I just learned a lesson. It does not make sense to me, and it is definitely not clear in the Residential Tenancy Act. I hope my experience can save someone from making the same mistake.

I rented my house out for a 3-month term. I was not concerned about the exact duration of the rental at the time I signed the contract, I made it 3-months just so I give myself a chance re-evaluate the situation. I used the formal contract from the Residential Tenancy Branch, and checked the second box under the Fixed Term section -- the tenant must moved out at the end of the term, and both the tenant and myself must initial.

However, the tenant refused to initial. His reasoning was that, by doing that, it gave me the power to significantly increase his rent if I decide to continue the rental. Moreover, he said if I decided to end the tenancy, then checking the first box under Fixed Term allowed me to do that.

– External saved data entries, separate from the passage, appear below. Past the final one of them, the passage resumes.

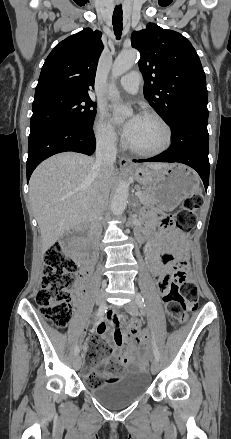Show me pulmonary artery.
<instances>
[{
    "label": "pulmonary artery",
    "instance_id": "1",
    "mask_svg": "<svg viewBox=\"0 0 231 439\" xmlns=\"http://www.w3.org/2000/svg\"><path fill=\"white\" fill-rule=\"evenodd\" d=\"M141 82V74L137 71L130 72L120 78V86L131 94L138 92Z\"/></svg>",
    "mask_w": 231,
    "mask_h": 439
}]
</instances>
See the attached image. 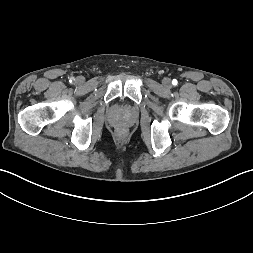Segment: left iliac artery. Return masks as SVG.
<instances>
[{
  "mask_svg": "<svg viewBox=\"0 0 253 253\" xmlns=\"http://www.w3.org/2000/svg\"><path fill=\"white\" fill-rule=\"evenodd\" d=\"M172 84H173V85H177V80H176V79H173Z\"/></svg>",
  "mask_w": 253,
  "mask_h": 253,
  "instance_id": "44dca946",
  "label": "left iliac artery"
}]
</instances>
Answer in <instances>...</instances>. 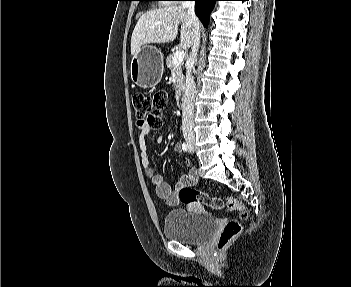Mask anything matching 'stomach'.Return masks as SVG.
Returning <instances> with one entry per match:
<instances>
[{"mask_svg":"<svg viewBox=\"0 0 351 287\" xmlns=\"http://www.w3.org/2000/svg\"><path fill=\"white\" fill-rule=\"evenodd\" d=\"M132 81L142 88L156 86L164 71L163 54L153 46H142L140 51L133 55L130 65Z\"/></svg>","mask_w":351,"mask_h":287,"instance_id":"1","label":"stomach"}]
</instances>
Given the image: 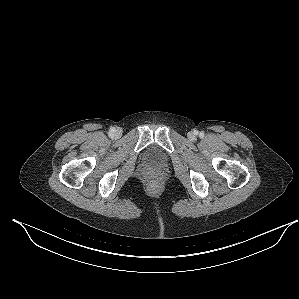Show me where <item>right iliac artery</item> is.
<instances>
[{
  "label": "right iliac artery",
  "instance_id": "1",
  "mask_svg": "<svg viewBox=\"0 0 299 299\" xmlns=\"http://www.w3.org/2000/svg\"><path fill=\"white\" fill-rule=\"evenodd\" d=\"M116 129L115 128H111L110 129V135H113L115 133Z\"/></svg>",
  "mask_w": 299,
  "mask_h": 299
}]
</instances>
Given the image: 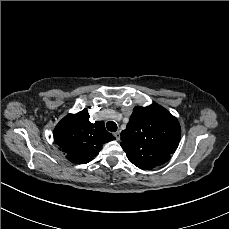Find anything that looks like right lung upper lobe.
Listing matches in <instances>:
<instances>
[{
  "label": "right lung upper lobe",
  "mask_w": 229,
  "mask_h": 229,
  "mask_svg": "<svg viewBox=\"0 0 229 229\" xmlns=\"http://www.w3.org/2000/svg\"><path fill=\"white\" fill-rule=\"evenodd\" d=\"M54 141L74 163H88L102 145L115 139L102 121L91 123L87 109L66 115L54 129Z\"/></svg>",
  "instance_id": "obj_1"
}]
</instances>
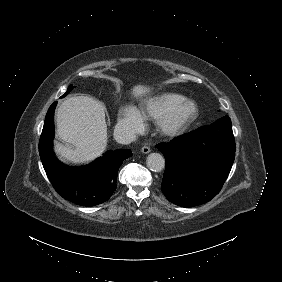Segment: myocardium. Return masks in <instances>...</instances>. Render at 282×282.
Segmentation results:
<instances>
[{"instance_id": "myocardium-1", "label": "myocardium", "mask_w": 282, "mask_h": 282, "mask_svg": "<svg viewBox=\"0 0 282 282\" xmlns=\"http://www.w3.org/2000/svg\"><path fill=\"white\" fill-rule=\"evenodd\" d=\"M194 117L193 104L189 100L182 101L165 116V125L169 130H175Z\"/></svg>"}]
</instances>
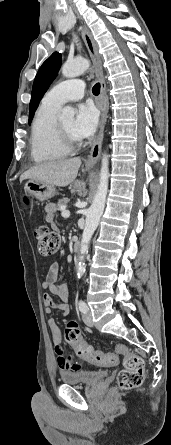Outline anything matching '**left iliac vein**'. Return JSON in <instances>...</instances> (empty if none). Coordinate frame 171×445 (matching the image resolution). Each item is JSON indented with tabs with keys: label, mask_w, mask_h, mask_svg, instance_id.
<instances>
[{
	"label": "left iliac vein",
	"mask_w": 171,
	"mask_h": 445,
	"mask_svg": "<svg viewBox=\"0 0 171 445\" xmlns=\"http://www.w3.org/2000/svg\"><path fill=\"white\" fill-rule=\"evenodd\" d=\"M83 322L89 326L92 327L93 326V321H92V315L90 310L88 309L86 313L83 314L82 316Z\"/></svg>",
	"instance_id": "left-iliac-vein-1"
}]
</instances>
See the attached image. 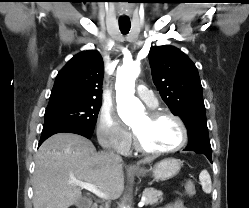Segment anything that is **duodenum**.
<instances>
[{
  "label": "duodenum",
  "mask_w": 249,
  "mask_h": 208,
  "mask_svg": "<svg viewBox=\"0 0 249 208\" xmlns=\"http://www.w3.org/2000/svg\"><path fill=\"white\" fill-rule=\"evenodd\" d=\"M89 208H98L97 204H92Z\"/></svg>",
  "instance_id": "410a0bca"
}]
</instances>
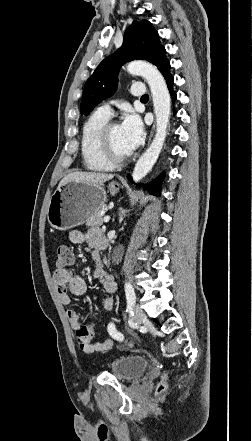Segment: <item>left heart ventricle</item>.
<instances>
[{"label": "left heart ventricle", "instance_id": "left-heart-ventricle-1", "mask_svg": "<svg viewBox=\"0 0 252 441\" xmlns=\"http://www.w3.org/2000/svg\"><path fill=\"white\" fill-rule=\"evenodd\" d=\"M110 145L112 148V151L118 155V156H125L128 155L127 151L124 148L123 141H122V135L120 126L116 125L112 127L110 131Z\"/></svg>", "mask_w": 252, "mask_h": 441}]
</instances>
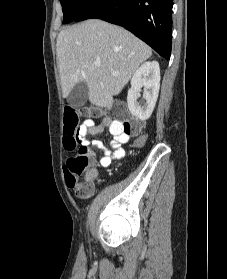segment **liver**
<instances>
[{
  "label": "liver",
  "mask_w": 227,
  "mask_h": 279,
  "mask_svg": "<svg viewBox=\"0 0 227 279\" xmlns=\"http://www.w3.org/2000/svg\"><path fill=\"white\" fill-rule=\"evenodd\" d=\"M57 59L63 97L85 81L89 101L111 109L130 78L151 55V48L126 29L89 19L62 30L57 37ZM99 61L100 66L94 65ZM116 72L117 74H113Z\"/></svg>",
  "instance_id": "obj_1"
}]
</instances>
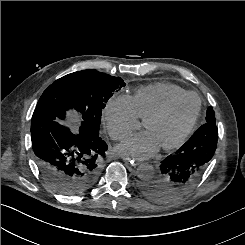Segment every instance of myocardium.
<instances>
[{"label":"myocardium","instance_id":"f54148a6","mask_svg":"<svg viewBox=\"0 0 245 245\" xmlns=\"http://www.w3.org/2000/svg\"><path fill=\"white\" fill-rule=\"evenodd\" d=\"M189 97H195L198 100V107H197L196 114L193 120L191 121V123L188 125V127L183 131V133L174 142L161 146V148L165 151L173 150V149L180 147L182 144H184V142L187 140L189 135L192 133L194 127L196 126L198 122V119L201 113L202 104H201V100L198 97V95H196L193 92H188L182 96L176 97L170 100L169 102H167L165 105H163L156 112H154L152 115H150L147 119L144 120V126L147 127L149 124L157 120H160L161 118L166 116L173 109L174 106H176L178 103L182 102L183 100Z\"/></svg>","mask_w":245,"mask_h":245}]
</instances>
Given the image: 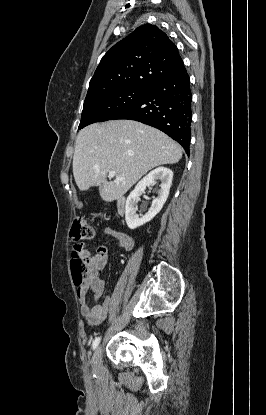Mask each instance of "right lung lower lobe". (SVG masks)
<instances>
[{"label":"right lung lower lobe","instance_id":"1","mask_svg":"<svg viewBox=\"0 0 266 415\" xmlns=\"http://www.w3.org/2000/svg\"><path fill=\"white\" fill-rule=\"evenodd\" d=\"M191 104L190 78L183 69L179 74L155 83L142 100L110 120L130 119L153 126L176 140L189 155Z\"/></svg>","mask_w":266,"mask_h":415}]
</instances>
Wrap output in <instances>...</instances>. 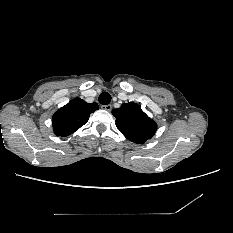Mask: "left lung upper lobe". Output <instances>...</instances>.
Instances as JSON below:
<instances>
[{
	"instance_id": "left-lung-upper-lobe-1",
	"label": "left lung upper lobe",
	"mask_w": 233,
	"mask_h": 233,
	"mask_svg": "<svg viewBox=\"0 0 233 233\" xmlns=\"http://www.w3.org/2000/svg\"><path fill=\"white\" fill-rule=\"evenodd\" d=\"M112 114L116 118V127L134 143L144 144L157 130L156 123L136 103L122 104Z\"/></svg>"
}]
</instances>
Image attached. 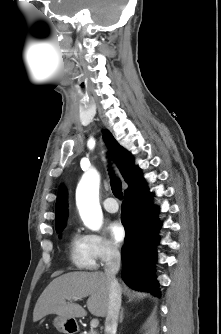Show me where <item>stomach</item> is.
I'll use <instances>...</instances> for the list:
<instances>
[{
    "mask_svg": "<svg viewBox=\"0 0 221 334\" xmlns=\"http://www.w3.org/2000/svg\"><path fill=\"white\" fill-rule=\"evenodd\" d=\"M54 326L58 331L66 334H73L72 332H75L78 328L74 320L64 318L62 316H57L54 319Z\"/></svg>",
    "mask_w": 221,
    "mask_h": 334,
    "instance_id": "stomach-1",
    "label": "stomach"
}]
</instances>
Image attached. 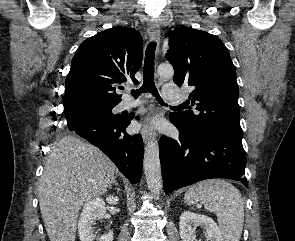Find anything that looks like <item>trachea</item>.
Here are the masks:
<instances>
[{
	"instance_id": "1",
	"label": "trachea",
	"mask_w": 295,
	"mask_h": 241,
	"mask_svg": "<svg viewBox=\"0 0 295 241\" xmlns=\"http://www.w3.org/2000/svg\"><path fill=\"white\" fill-rule=\"evenodd\" d=\"M155 48L156 43H149L146 53H145V61H144V71H143V85L138 90H132L131 94L133 97L137 98L141 93H151L161 104H164L162 98L160 97L157 88L154 82V58H155Z\"/></svg>"
}]
</instances>
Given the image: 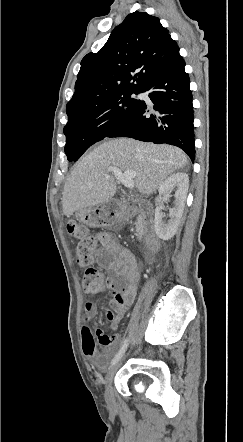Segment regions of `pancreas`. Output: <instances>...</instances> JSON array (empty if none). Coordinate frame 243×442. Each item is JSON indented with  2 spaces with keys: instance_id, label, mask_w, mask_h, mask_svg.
<instances>
[{
  "instance_id": "1",
  "label": "pancreas",
  "mask_w": 243,
  "mask_h": 442,
  "mask_svg": "<svg viewBox=\"0 0 243 442\" xmlns=\"http://www.w3.org/2000/svg\"><path fill=\"white\" fill-rule=\"evenodd\" d=\"M136 236L140 239L142 237V228L139 222L136 223Z\"/></svg>"
}]
</instances>
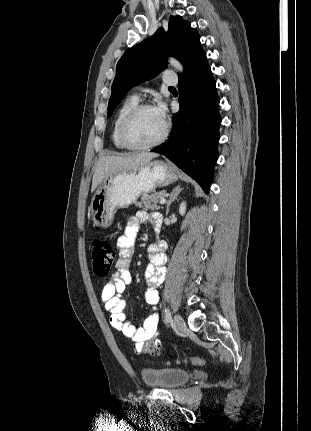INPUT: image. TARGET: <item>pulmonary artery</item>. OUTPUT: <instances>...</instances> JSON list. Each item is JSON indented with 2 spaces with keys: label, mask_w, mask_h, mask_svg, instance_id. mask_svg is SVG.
I'll use <instances>...</instances> for the list:
<instances>
[{
  "label": "pulmonary artery",
  "mask_w": 311,
  "mask_h": 431,
  "mask_svg": "<svg viewBox=\"0 0 311 431\" xmlns=\"http://www.w3.org/2000/svg\"><path fill=\"white\" fill-rule=\"evenodd\" d=\"M163 82L166 83V84H168V85H173V84L176 83L175 80L169 79V78H167L165 76L163 77Z\"/></svg>",
  "instance_id": "1"
}]
</instances>
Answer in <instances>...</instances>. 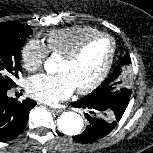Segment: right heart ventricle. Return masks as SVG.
I'll return each mask as SVG.
<instances>
[{
    "label": "right heart ventricle",
    "instance_id": "right-heart-ventricle-1",
    "mask_svg": "<svg viewBox=\"0 0 153 153\" xmlns=\"http://www.w3.org/2000/svg\"><path fill=\"white\" fill-rule=\"evenodd\" d=\"M97 33L100 31L91 26H70L51 30L45 38L46 47L50 52L64 56L85 38Z\"/></svg>",
    "mask_w": 153,
    "mask_h": 153
}]
</instances>
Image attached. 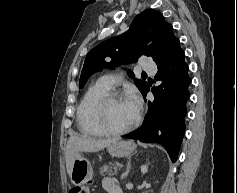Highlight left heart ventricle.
I'll use <instances>...</instances> for the list:
<instances>
[{
	"label": "left heart ventricle",
	"instance_id": "1",
	"mask_svg": "<svg viewBox=\"0 0 237 193\" xmlns=\"http://www.w3.org/2000/svg\"><path fill=\"white\" fill-rule=\"evenodd\" d=\"M136 113L127 100H120L111 103L105 114V123L114 130H120L127 127Z\"/></svg>",
	"mask_w": 237,
	"mask_h": 193
}]
</instances>
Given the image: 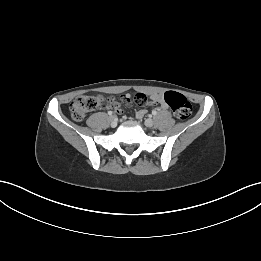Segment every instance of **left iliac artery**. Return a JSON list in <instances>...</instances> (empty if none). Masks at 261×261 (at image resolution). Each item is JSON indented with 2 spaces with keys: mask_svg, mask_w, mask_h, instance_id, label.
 Returning a JSON list of instances; mask_svg holds the SVG:
<instances>
[{
  "mask_svg": "<svg viewBox=\"0 0 261 261\" xmlns=\"http://www.w3.org/2000/svg\"><path fill=\"white\" fill-rule=\"evenodd\" d=\"M157 114V111L156 110H153L152 111V115H156Z\"/></svg>",
  "mask_w": 261,
  "mask_h": 261,
  "instance_id": "left-iliac-artery-1",
  "label": "left iliac artery"
}]
</instances>
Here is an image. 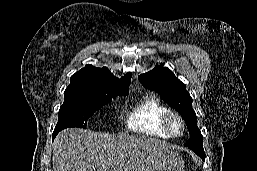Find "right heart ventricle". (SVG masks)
Returning <instances> with one entry per match:
<instances>
[{
  "mask_svg": "<svg viewBox=\"0 0 257 171\" xmlns=\"http://www.w3.org/2000/svg\"><path fill=\"white\" fill-rule=\"evenodd\" d=\"M170 110L154 95H145L129 110L126 126L129 130L159 138H169L163 126Z\"/></svg>",
  "mask_w": 257,
  "mask_h": 171,
  "instance_id": "1",
  "label": "right heart ventricle"
}]
</instances>
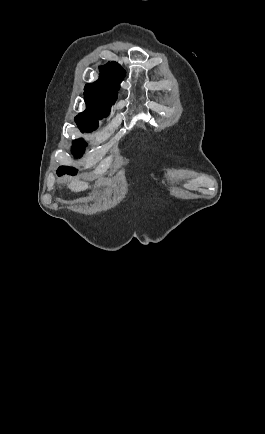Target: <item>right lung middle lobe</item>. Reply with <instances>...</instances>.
<instances>
[{
    "mask_svg": "<svg viewBox=\"0 0 265 434\" xmlns=\"http://www.w3.org/2000/svg\"><path fill=\"white\" fill-rule=\"evenodd\" d=\"M85 101L87 109L85 112L80 113L75 118V121L81 131L91 132L98 127L97 120L101 119L102 117H106L109 114L110 107L114 102L106 100L99 96L89 94H85ZM85 146L86 143H84L82 139L75 140L72 149L74 155L81 157L84 152ZM58 170L72 175L76 173V169L71 167L61 166Z\"/></svg>",
    "mask_w": 265,
    "mask_h": 434,
    "instance_id": "obj_1",
    "label": "right lung middle lobe"
}]
</instances>
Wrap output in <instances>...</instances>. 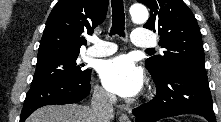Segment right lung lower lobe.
I'll list each match as a JSON object with an SVG mask.
<instances>
[{
    "mask_svg": "<svg viewBox=\"0 0 221 122\" xmlns=\"http://www.w3.org/2000/svg\"><path fill=\"white\" fill-rule=\"evenodd\" d=\"M90 79L91 73L79 81L66 80L31 86L24 101L20 122H24L39 107L81 101L90 92Z\"/></svg>",
    "mask_w": 221,
    "mask_h": 122,
    "instance_id": "98d812e1",
    "label": "right lung lower lobe"
}]
</instances>
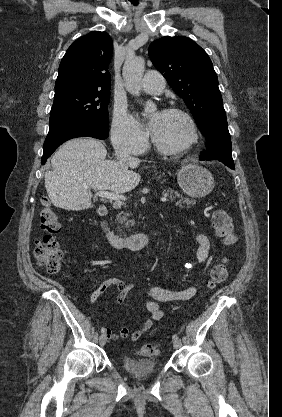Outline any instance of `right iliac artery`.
Segmentation results:
<instances>
[{
    "label": "right iliac artery",
    "mask_w": 282,
    "mask_h": 417,
    "mask_svg": "<svg viewBox=\"0 0 282 417\" xmlns=\"http://www.w3.org/2000/svg\"><path fill=\"white\" fill-rule=\"evenodd\" d=\"M101 332H102V333H104V332H105V328H102V329H101Z\"/></svg>",
    "instance_id": "82829eb1"
}]
</instances>
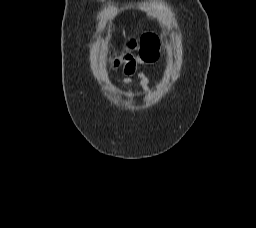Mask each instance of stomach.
I'll list each match as a JSON object with an SVG mask.
<instances>
[{"label":"stomach","instance_id":"0dacf381","mask_svg":"<svg viewBox=\"0 0 256 228\" xmlns=\"http://www.w3.org/2000/svg\"><path fill=\"white\" fill-rule=\"evenodd\" d=\"M146 17H147V19H149V20L154 19V15H153V13H151V12H148V13L146 14Z\"/></svg>","mask_w":256,"mask_h":228}]
</instances>
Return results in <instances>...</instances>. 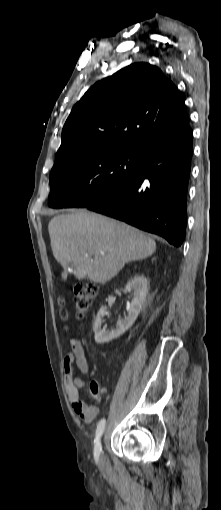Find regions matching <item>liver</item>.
I'll use <instances>...</instances> for the list:
<instances>
[{
    "label": "liver",
    "mask_w": 221,
    "mask_h": 510,
    "mask_svg": "<svg viewBox=\"0 0 221 510\" xmlns=\"http://www.w3.org/2000/svg\"><path fill=\"white\" fill-rule=\"evenodd\" d=\"M48 231L63 280L73 264L78 280L104 284L126 263L145 259L156 250L155 241L138 229L84 210L53 217Z\"/></svg>",
    "instance_id": "6515ba94"
}]
</instances>
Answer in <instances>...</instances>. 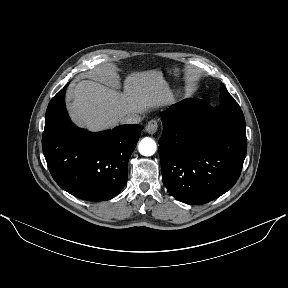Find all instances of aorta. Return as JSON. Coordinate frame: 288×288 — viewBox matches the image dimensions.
I'll list each match as a JSON object with an SVG mask.
<instances>
[{"mask_svg":"<svg viewBox=\"0 0 288 288\" xmlns=\"http://www.w3.org/2000/svg\"><path fill=\"white\" fill-rule=\"evenodd\" d=\"M156 149L155 141L149 137L143 138L138 145V150L143 156H152L156 152Z\"/></svg>","mask_w":288,"mask_h":288,"instance_id":"762f6f07","label":"aorta"}]
</instances>
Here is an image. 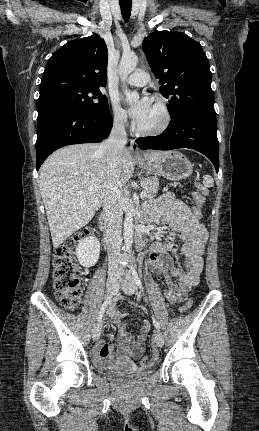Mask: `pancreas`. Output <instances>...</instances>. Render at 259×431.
<instances>
[{
  "label": "pancreas",
  "instance_id": "1",
  "mask_svg": "<svg viewBox=\"0 0 259 431\" xmlns=\"http://www.w3.org/2000/svg\"><path fill=\"white\" fill-rule=\"evenodd\" d=\"M140 184L146 192V198H153L156 196L159 190V180L157 177L143 178L141 179ZM171 185L176 186L177 183Z\"/></svg>",
  "mask_w": 259,
  "mask_h": 431
}]
</instances>
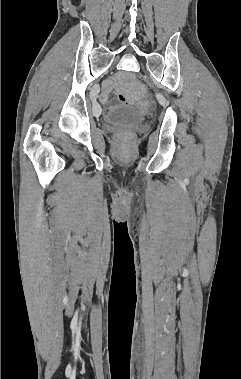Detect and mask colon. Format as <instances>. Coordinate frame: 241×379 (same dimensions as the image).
<instances>
[{
    "instance_id": "obj_1",
    "label": "colon",
    "mask_w": 241,
    "mask_h": 379,
    "mask_svg": "<svg viewBox=\"0 0 241 379\" xmlns=\"http://www.w3.org/2000/svg\"><path fill=\"white\" fill-rule=\"evenodd\" d=\"M119 98L125 104H128L130 102L129 98L126 95H124V94H120ZM150 103H151V98L150 97H142L141 98V103L135 104L134 107L137 110L140 109V107L143 108V109H148L150 107V105H151ZM129 135H130V133L127 132V131H125V132H122L120 134V138L122 140H124V139H127L129 137Z\"/></svg>"
}]
</instances>
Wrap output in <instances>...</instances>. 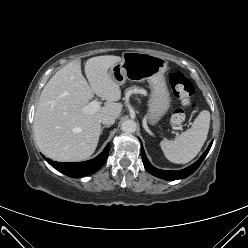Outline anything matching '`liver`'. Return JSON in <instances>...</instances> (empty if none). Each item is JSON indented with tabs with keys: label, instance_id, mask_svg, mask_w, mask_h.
I'll return each mask as SVG.
<instances>
[{
	"label": "liver",
	"instance_id": "obj_1",
	"mask_svg": "<svg viewBox=\"0 0 248 248\" xmlns=\"http://www.w3.org/2000/svg\"><path fill=\"white\" fill-rule=\"evenodd\" d=\"M122 57L105 55L88 59L82 75L79 59L68 63L48 81L41 92L34 116V133L41 152L59 162L81 161L91 156L98 144L101 119L117 118L122 111L120 85L110 68ZM94 93L106 100L99 110L83 108Z\"/></svg>",
	"mask_w": 248,
	"mask_h": 248
}]
</instances>
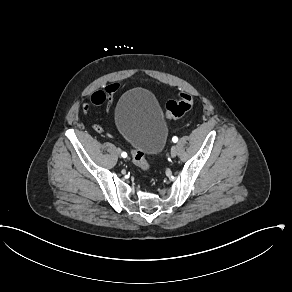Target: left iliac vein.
Wrapping results in <instances>:
<instances>
[{
	"label": "left iliac vein",
	"mask_w": 292,
	"mask_h": 292,
	"mask_svg": "<svg viewBox=\"0 0 292 292\" xmlns=\"http://www.w3.org/2000/svg\"><path fill=\"white\" fill-rule=\"evenodd\" d=\"M177 153H178V148L176 146H173L171 148V153H170L171 157H176Z\"/></svg>",
	"instance_id": "obj_1"
}]
</instances>
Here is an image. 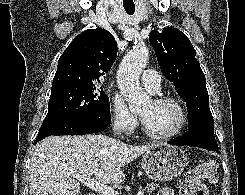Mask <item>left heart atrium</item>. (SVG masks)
<instances>
[{
    "mask_svg": "<svg viewBox=\"0 0 245 195\" xmlns=\"http://www.w3.org/2000/svg\"><path fill=\"white\" fill-rule=\"evenodd\" d=\"M142 120H143V122H144V117H142Z\"/></svg>",
    "mask_w": 245,
    "mask_h": 195,
    "instance_id": "obj_1",
    "label": "left heart atrium"
}]
</instances>
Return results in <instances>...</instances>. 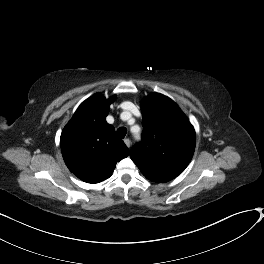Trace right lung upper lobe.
Segmentation results:
<instances>
[{
    "mask_svg": "<svg viewBox=\"0 0 264 264\" xmlns=\"http://www.w3.org/2000/svg\"><path fill=\"white\" fill-rule=\"evenodd\" d=\"M115 99V95L106 99L100 93L94 94L77 108L62 131L60 146L65 164L84 182L109 178L116 163L129 155L114 127L106 122Z\"/></svg>",
    "mask_w": 264,
    "mask_h": 264,
    "instance_id": "obj_1",
    "label": "right lung upper lobe"
}]
</instances>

The official wording on the fixed term is: "At the end of this fixed length of time, the tenancy may continue on a month-to-month basis or another fixed length of time." I take it to mean I can sign a new fixed term contract at the end of the first tenancy, or I can sign a new month-to-month contract. So, I reasoned it really made no difference, after all, it is still under the section "fixed length of time" so it is still a fixed term, right?

WRONG!

Just one month into the tenancy, I decided I wanted to end the tenancy. I notified the tenant, essentially giving him two months of verbal notice. He went back on his words and refused to leave. Our relationship deteriorated so quickly that I have every reason to take possession back ASAP. So I decided to end the tenancy by moving back into my house.

It was at that time that I found out more surprises:
1. The contract is really in essence "month-to-month" in the eyes of the Residential Tenancy branch, regardless of the fact that the wording says "fixed length of time."
2. I needed to serve an end of tenancy notice.
3. The tenant does not have to pay last month's rent.
4. I cannot rent or sell my house for 6 months.

#3 was hardest to take. I rented my house out with a very small margin to begin with, so not getting one month's rent essentially put me under the money. In addition, it makes the security deposit a joke. I would never had signed that contract or even rent my house out for the rent I was asking if I had known.

The lesson I learned was, under ALL circumstances, always make the contract fixed term and get the tenant to initial that he MUST move out. If you decide to continue renting, return the security deposit at the end of the tenancy, and then sign a NEW FIXED TERM contract again. No buts or ifs, ALWAYS do that.